DBT is the coordination asset of the Dabba Network.\
It integrates infrastructure incentives, revenue conversion, capital formation, governance, and platform settlement into a single economic framework.

Its utility is multi-layered and anchored to real broadband adoption.

### 1. Infrastructure Incentive Layer

DBT is the primary reward asset for all network participants, including:

* Hotspot Owners
* Local Cable Operators
* Backhaul Providers
* Location Owners
* Hardware Manufacturers

Rewards are distributed per epoch and evolve from a bootstrap UBI model to a performance-weighted structure.

**Utility Outcome:**\
DBT incentivizes physical infrastructure deployment and ongoing network performance.

### 2. Revenue-Linked Demand & Burn Layer

A defined portion of broadband revenue is used to purchase and burn DBT.

Supply evolves as:

$$
S\_{t+1} = S\_t + E\_{t+1} - Burn\_{t+1}
$$

When:

$$
Burn\_t > E\_t
$$

the network becomes net deflationary.

**Utility Outcome:**\
Real-world broadband revenue is converted into token demand and structural supply tightening.

### 3. Capital Formation Layer (Bandwidth Staking)

DBT enables infrastructure-linked staking.

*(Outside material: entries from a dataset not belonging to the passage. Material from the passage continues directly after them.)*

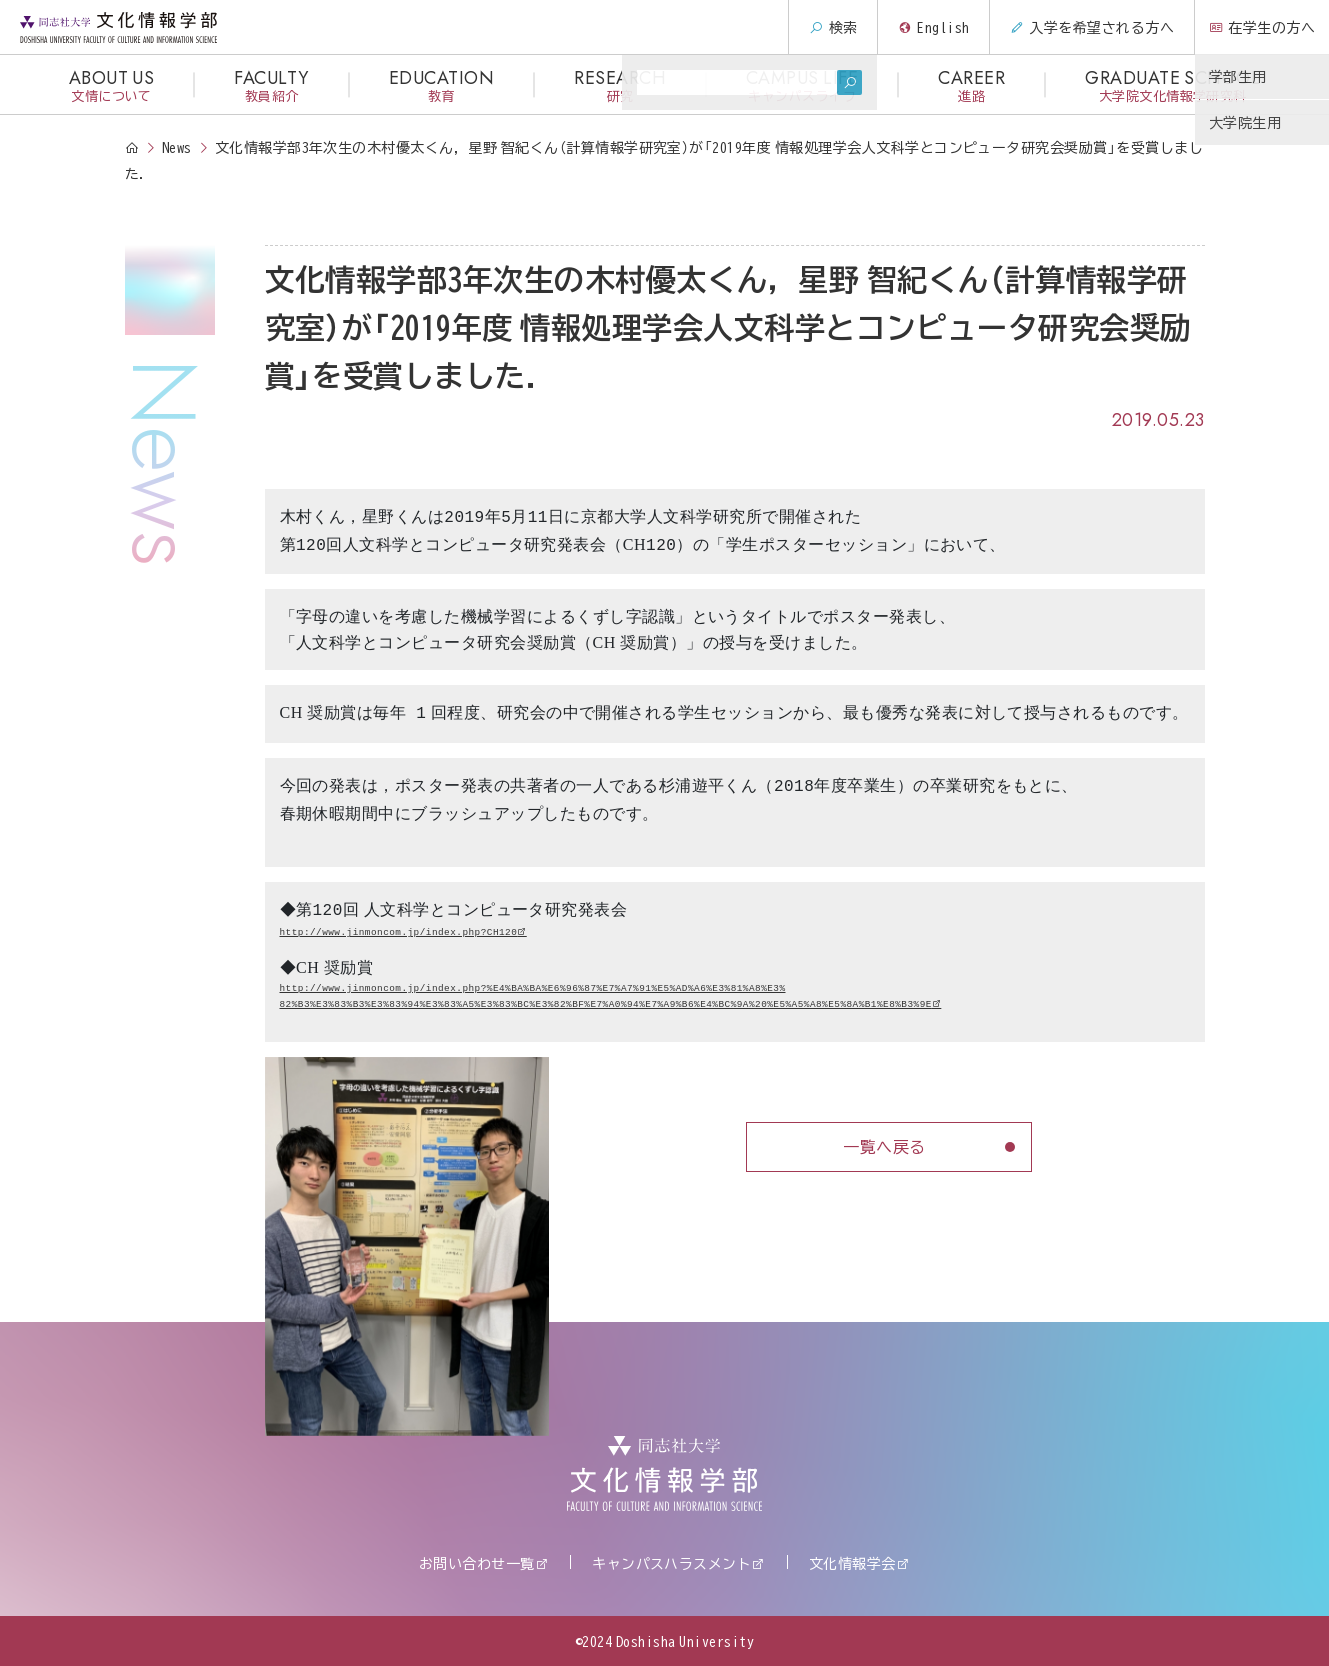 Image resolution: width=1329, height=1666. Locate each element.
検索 (822, 27)
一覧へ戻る (884, 1146)
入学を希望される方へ (1081, 27)
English (923, 27)
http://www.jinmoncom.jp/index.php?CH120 (399, 932)
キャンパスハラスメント (671, 1563)
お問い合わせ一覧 (477, 1563)
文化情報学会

Each deployed hotspot unlocks:

$$
4 \text{ USD worth of staking capacity}
$$

Staking:

* Locks circulating supply
* Provides dynamic yield
* Scales proportionally with infrastructure growth

**Utility Outcome:**\
DBT coordinates capital formation for bandwidth expansion while reducing liquid supply.

### 4. Governance Layer

DBT holders participate in protocol governance, including adjustments to:

* Reward weights
* Staking parameters
* Emission decay
* Treasury usage
* Burn mechanisms

**Utility Outcome:**\
Token ownership confers economic policy influence.

### 5. Platform Settlement & Service Utility Layer

DBT functions as the transactional asset of the Dabba ecosystem.

It may be used for:

* Premium feature access
* Advertising settlement
* **Dabba hardware purchases**
* Software subscriptions
* Developer fees
* Platform service fees
* Transaction fees
* Ownership transfer fees

As platform activity increases:

$$
Burn\_t \propto Usage\_t
$$

Higher usage increases token velocity and burn rates.

**Utility Outcome:**\
Ecosystem growth compounds token demand across multiple service layers.

### Structural Design Principle

DBT utility operates across three reinforcing loops:

1. Infrastructure Growth → Token Rewards
2. Revenue Growth → Buyback & Burn
3. Platform Expansion → Transactional Usage & Burn

This creates a coordinated system where:

* Physical network growth drives issuance
* Revenue growth drives deflationary pressure
* Platform growth drives transactional demand

### Economic Positioning

DBT is not designed as a passive speculative asset.

It functions as:

* An infrastructure incentive token
* A revenue-conversion asset
* A staking coordination mechanism
* A governance instrument
* A platform settlement currency

Its long-term value proposition is structurally tied to broadband deployment, user adoption, and ecosystem activity.

### Summary

DBT integrates:

* Real-world infrastructure
* Real revenue
* Real platform usage

into a unified, supply-disciplined token economy.

As adoption increases, utility compounds across incentive, burn, staking, governance, and settlement layers — creating a demand-anchored economic system.